WORK INSTRUCTIONS -
Copy every line of the records below where the word "Öppettider" occurs.

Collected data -
********************

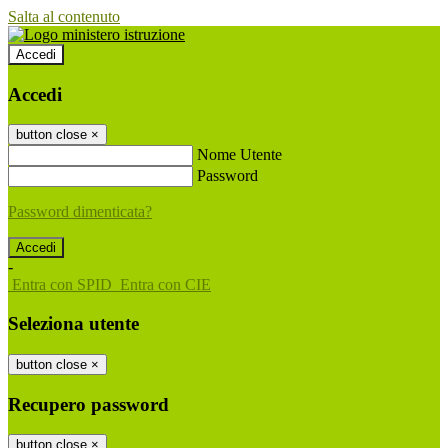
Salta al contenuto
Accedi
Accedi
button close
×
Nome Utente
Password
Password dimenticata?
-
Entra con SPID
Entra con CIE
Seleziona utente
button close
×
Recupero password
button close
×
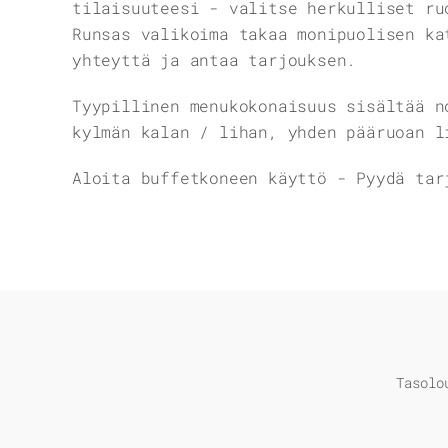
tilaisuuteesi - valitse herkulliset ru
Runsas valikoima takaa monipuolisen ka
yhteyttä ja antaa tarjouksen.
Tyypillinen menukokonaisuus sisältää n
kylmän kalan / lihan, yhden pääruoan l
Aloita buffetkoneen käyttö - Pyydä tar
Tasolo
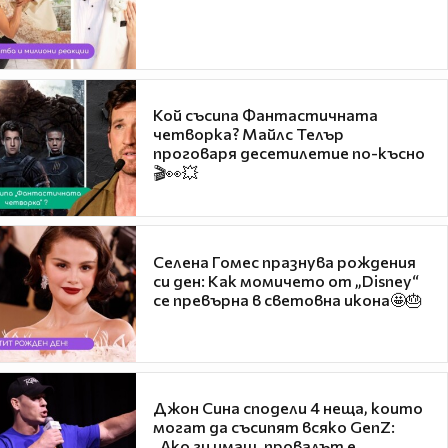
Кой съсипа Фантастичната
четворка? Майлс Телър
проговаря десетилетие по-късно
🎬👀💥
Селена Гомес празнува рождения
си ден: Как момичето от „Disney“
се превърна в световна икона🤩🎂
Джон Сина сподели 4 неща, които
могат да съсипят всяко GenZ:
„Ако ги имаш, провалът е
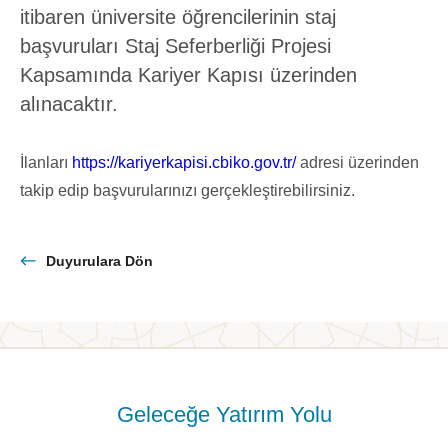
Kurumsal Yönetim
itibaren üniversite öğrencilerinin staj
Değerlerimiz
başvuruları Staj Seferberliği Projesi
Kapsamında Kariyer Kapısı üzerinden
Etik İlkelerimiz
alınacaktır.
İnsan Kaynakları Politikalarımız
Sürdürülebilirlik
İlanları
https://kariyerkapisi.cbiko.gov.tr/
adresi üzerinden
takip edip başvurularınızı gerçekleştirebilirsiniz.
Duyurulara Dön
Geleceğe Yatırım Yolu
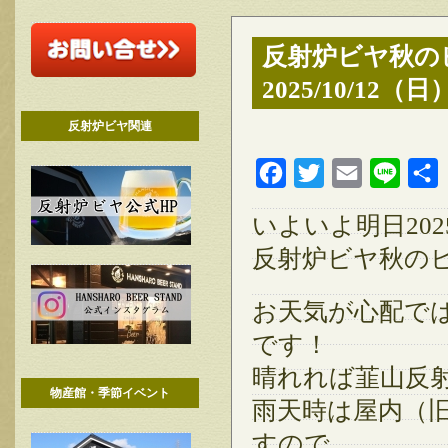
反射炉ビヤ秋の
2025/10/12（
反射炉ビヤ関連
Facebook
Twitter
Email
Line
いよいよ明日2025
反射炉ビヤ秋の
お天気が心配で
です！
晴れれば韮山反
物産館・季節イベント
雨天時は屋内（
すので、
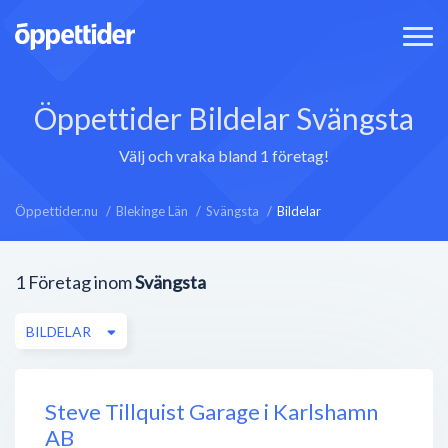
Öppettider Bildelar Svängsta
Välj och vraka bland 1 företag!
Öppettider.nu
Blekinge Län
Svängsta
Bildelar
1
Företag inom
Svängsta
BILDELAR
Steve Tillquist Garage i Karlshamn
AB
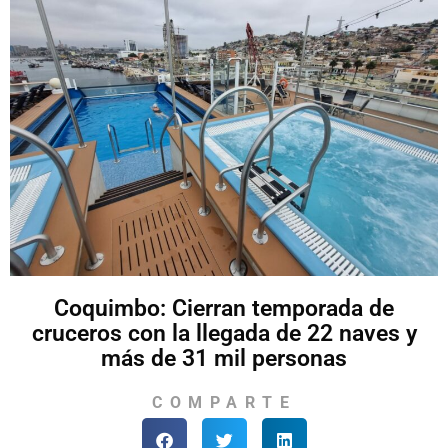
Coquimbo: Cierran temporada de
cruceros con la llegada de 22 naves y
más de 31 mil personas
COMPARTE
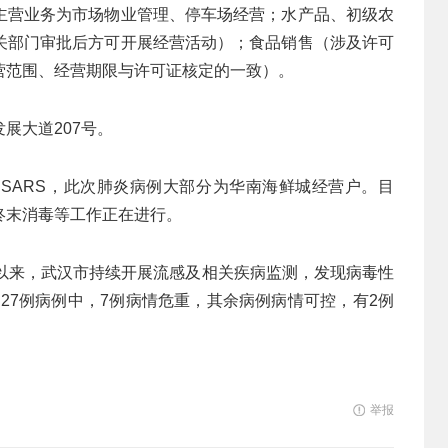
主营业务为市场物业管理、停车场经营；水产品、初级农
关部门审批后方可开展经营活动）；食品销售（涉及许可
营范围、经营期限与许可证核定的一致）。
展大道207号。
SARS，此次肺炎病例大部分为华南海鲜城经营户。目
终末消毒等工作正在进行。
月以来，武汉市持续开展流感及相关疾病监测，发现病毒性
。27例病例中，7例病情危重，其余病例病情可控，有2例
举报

********************

EXERCISE RESPONSE -
Öppettider Bildelar Svängsta
Öppettider.nu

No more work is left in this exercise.